We also know that in the future...

So, let's pull on this string, because now we're talking about the right thing -- what Java do we want to have in the future, even if we can only take one step now.  First, today.

But before that, a digression on terminology.  While the terminology is not nailed down (and please, start a separate thread if you want to comment on that), the word “value” is problematic, but its hard to break the habit.  For purposes of this mail, a value is _any_ datum that can be stored in a variable: primitives, object references, and soon, instances of inline classes.  Similarly, the term “object reference” is problematic, because it is laden with overtones of identity.  So, for purposes of this mail:

 - value: any datum
 - inline class: what we use to call value classes
 - identity class: what we used to call classes
 - class: an identity or inline class
 - object instance: instance of a class, whether identity or inline
 - object reference: a reference to an identity class

A variable of type Object (or interface) may hold _either_ an object reference, or an instance of an inline class, or null (this is the confusing new thing). Note that all values are still passed by value: primitives, object references, and instances of inline classes. I’ll try to use these consistently, but I’ll likely fail.

Primitives* have a well-defined equivalence relation: do the two operands describe the exact same value (SAME==).  And it is super-useful.  And, it is really the only useful equivalence on primitives.  Conveniently, we have assigned this the operator `==`.  No one argues with this move.

Where things get dodgy is that objects (which historically have always been described through object references) have TWO well-defined, and useful, equivalence relations:

 - Do the two operands refer to the same object instance (SAME==), denoted by Object==;  - Are the two objects “equivalent” in the sense defined by their author, denoted by .equals().  Let’s call this “equivalence”.

Both are useful, so we can’t get rid of either.  Identity comparison has semantic uses (e.g., topology-aware code like IdentityHashMap, or comparing with sentinels in data structures).  It it also used as an optimization, a faster way to get to equality, and this optimization has unfortunately outlived its usefulness but not outlived its use.

Obviously equivalence is useful, and in most cases, the more generally useful of the two, but for better or worse, identity comparison got custody of the operator `==`. This might have been a questionable move, but it's what we've got, and we're surely not un-assigning this.

Taking primitives and objects together, despite the very visible seam between them, the == operator partially heals the seam by working across all types, and assigning a consistent meaning across all types: SAME== ("are you the exact same thing", where same-ness can incorporate identity.)  Some may feel this was a mistake or an accident of history, and it might have been, but the outcome has a sense to it: `==` has a consistent meaning (SAME==) over all data types.

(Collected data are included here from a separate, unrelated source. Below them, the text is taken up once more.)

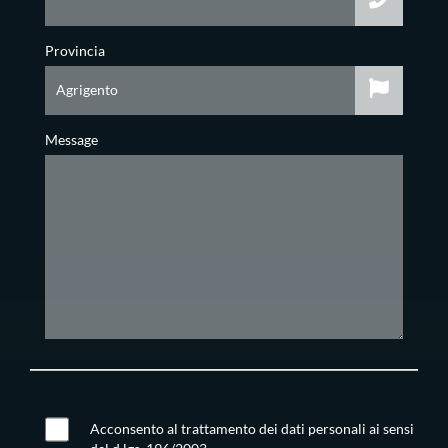
Provincia
Message
Acconsento al trattamento dei dati personali ai sensi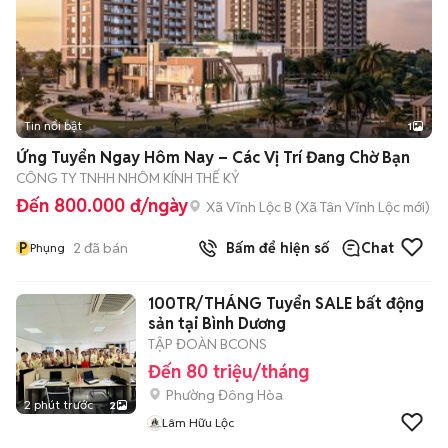
Tin nổi bật
1
Ứng Tuyển Ngay Hôm Nay – Các Vị Trí Đang Chờ Bạn
CÔNG TY TNHH NHÔM KÍNH THẾ KỶ
Đến 800.000 đ/ngày
Xã Vĩnh Lộc B
(
Xã Tân Vĩnh Lộc
mới)
P
2
đã bán
Bấm để hiện số
Chat
Phụng
100TR/THÁNG Tuyển SALE bất động
sản tại Bình Dương
TẬP ĐOÀN BCONS
Đến 80 triệu/tháng
Phường Đông Hòa
2 phút trước
2
Lâm Hữu Lộc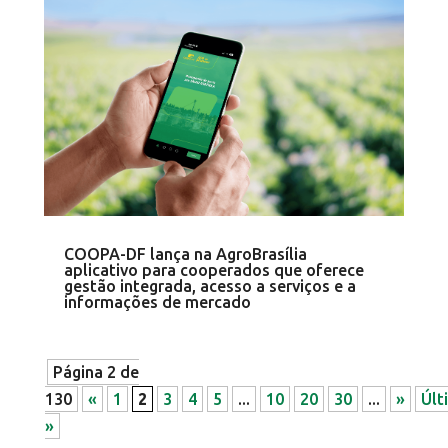
COOPA-DF lança na AgroBrasília
aplicativo para cooperados que oferece
gestão integrada, acesso a serviços e a
informações de mercado
Página 2 de
130
«
1
2
3
4
5
...
10
20
30
...
»
Últ
»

The part that is uncomfortable is that what's been totalized is the less broadly useful equivalence.  We can be aware of this, and try to do better, but as I’ve observed before, wanting to fix mistakes of history often leads us into new, worse mistakes, so let’s not fixate on this.

I’ll note at this point (and come back to it later) than just as we have some control over what `==` means for inline instances, we _also_ have some control over what `.equals()` means for primitives.


OK, now we are adding inline classes to the mix.  Many of these, like Complex or Point, are like primitives -- they only have one sensible equality semantics -- do they represent the same number.  This is suitable for binding to ==, or .equals() — or better, both.

But there are also other values which are more complicated, because they contain potentially-but-not-necessarily-identityful data, like:

    inline class Holder { Object o; }

This is the conundrum of L-World.  (The irritating part is that these are the values we are spending all our time talking about, even though they will not be the most common ones.)

Like with classic objects, for such classes, of the two equivalence relations ("exactly the same", or "semantically the same"), the former is generally the less useful.  And so, were we rewriting history, we might bound the "good" syntax to .equals() here too, and relegated the less useful test to some other uglier API point or operator.  But again, let’s not let this distract us.

In the future, we’ll have primitives, identity objects, and inline objects, and we’d like not only to not have three things, but we’d like to not have two things.  So we’d like to have a total story for comparing them all.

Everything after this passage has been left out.